Anne Morrison lives and works in La Grande. She is an attorney and a registered Republican.

Some people believe that I reject not only Donald Trump but his every word and policy. For example, that I disagree with denying refuge to victims of violence as inhumane and un-American and a violation of federal and international law. Or that I think our president threatens our very democracy each time he derides other branches of government or denigrates a press that holds government accountable. But to think I disagree with Trump about everything would just be wrong.

Since the Parkland school shooting, I’ve considered Trump’s proposal to place armed guards in every school and realized Trump is right. With armed guards at our schools, we can protect the rights of everyone who wants to carry a firearm AND the rights of people who wish to be protected from such people.

Trump’s proposal is not minor. Following the Stoneman Douglas shooting, Trump declared that the school needed 150 guards to protect approximately 3,100 students, about one guard per 20 students. The U.S. Department of Education estimates that approximately 76.5 million students currently attend American schools, kindergarten through graduate school. At Trump’s proposal of one guard per 20 students, we’ll need 3,820,000 guards to protect our children from the risk of becoming the next school carnage.

It’s not really clear how we’ll pay for the guards needed to protect our children from Second Amendment devotees gone bad. First, there’s the question of pay. The average starting teacher earns around $38,000. Certainly an armed guard, responsible for the safety of students and staff, who arrives early, stays late and attends after-school activities, should earn as much. So the annual cost of Trump’s school safety program would be more than $145 billion. (For perspective, Trump’s plan would require 118 guards to protect La Grande’s 2,355 students, at an annual cost of more than
$4 million).

You might think $145 billion is a huge figure. But this is just a cost of protecting children in a world where firearms cannot be restricted.

Clearly, few schools could afford to hire guards. But this really isn’t a difficult question.
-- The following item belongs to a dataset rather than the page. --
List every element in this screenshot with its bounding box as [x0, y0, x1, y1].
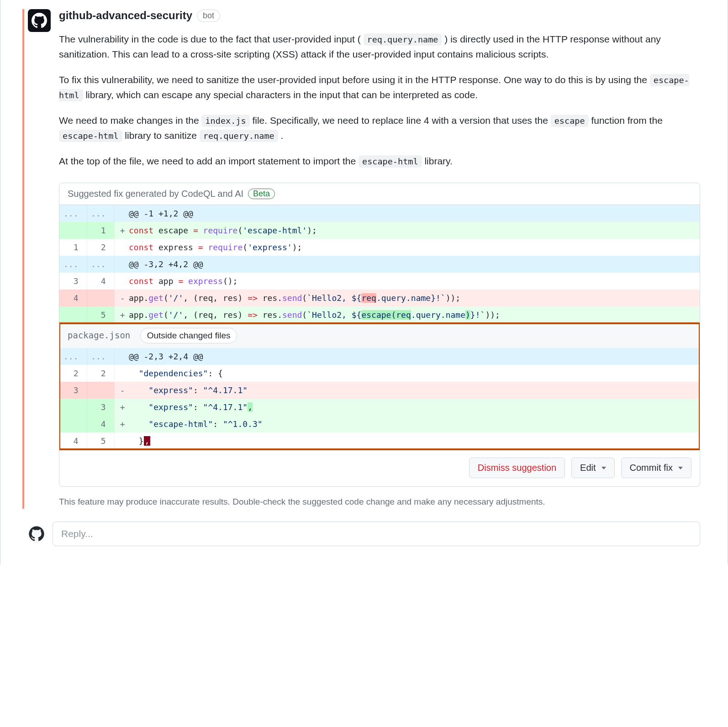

Guards who protect students from shooters are really just protecting the Second Amendment. By preventing even more massacres, the federal government would eliminate the Second Amendment’s harshest critics and the strongest proponents of gun control. A tax dollar toward the salary of an armed school guard is a tax dollar spent in defense of the Second Amendment.

Concerns about cost shouldn’t be an issue. Trump has promised $12 billion to compensate farmers and ranchers for the costs of his trade wars. What’s another $145 billion for the safety of our children and protection of Second Amendment rights?

But the cost of protecting students while defending the Second Amendment is hardly one that all Americans should be expected to bear. We face an epidemic of shootings by, well, shooters. And because gun advocates are the ones who resist any restrictions that might reign in those shooters, it only makes sense for them to pay the true cost of their unrestricted right to bear arms.

School safety, at $145 billion per year. There really are things that Trump and I can agree on.